Activity:
Check which lines of the entries that follow hold "Radio", then give the number of those lines and nothing more.

Source information:
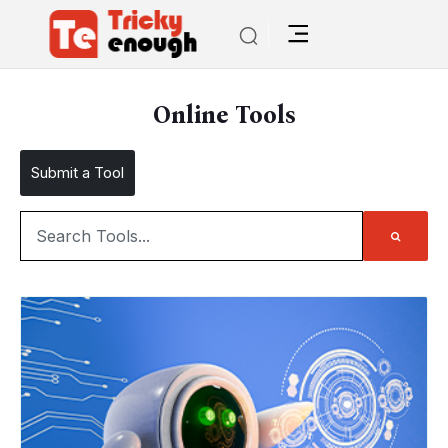
Online Tools
Submit a Tool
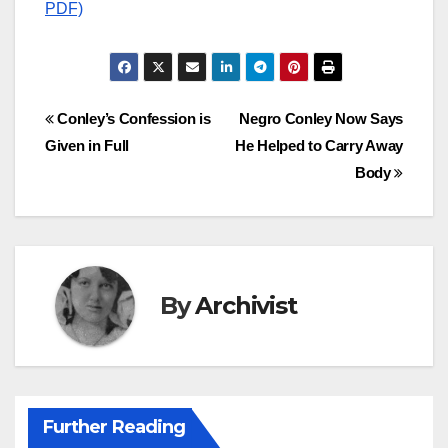
PDF)
Post
Conley’s Confession is
Negro Conley Now Says
Given in Full
He Helped to Carry Away
navigation
Body
By
Archivist
Further Reading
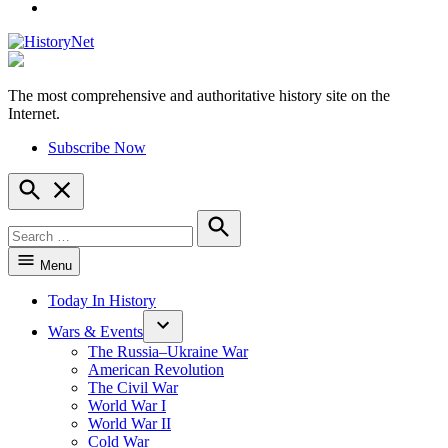
YouTube
The most comprehensive and authoritative history site on the
HistoryNet
Internet.
Subscribe Now
Open
Search
Search
for:
Search
Menu
Today In History
Wars & Events
The Russia–Ukraine War
American Revolution
The Civil War
World War I
World War II
Cold War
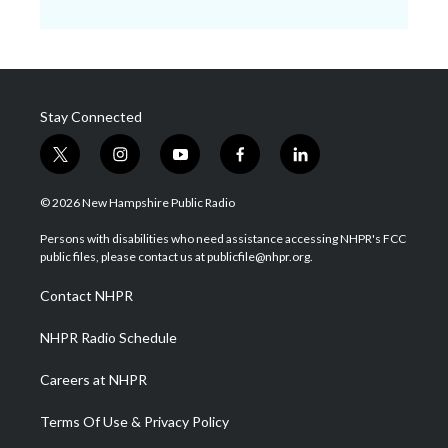
Stay Connected
t
i
y
f
l
w
n
o
a
i
i
s
u
c
n
© 2026 New Hampshire Public Radio
t
t
t
e
k
t
a
u
b
e
Persons with disabilities who need assistance accessing NHPR's FCC
e
g
b
o
d
public files, please contact us at publicfile@nhpr.org.
r
r
e
o
i
a
k
n
Contact NHPR
m
NHPR Radio Schedule
Careers at NHPR
Terms Of Use & Privacy Policy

Written response:
2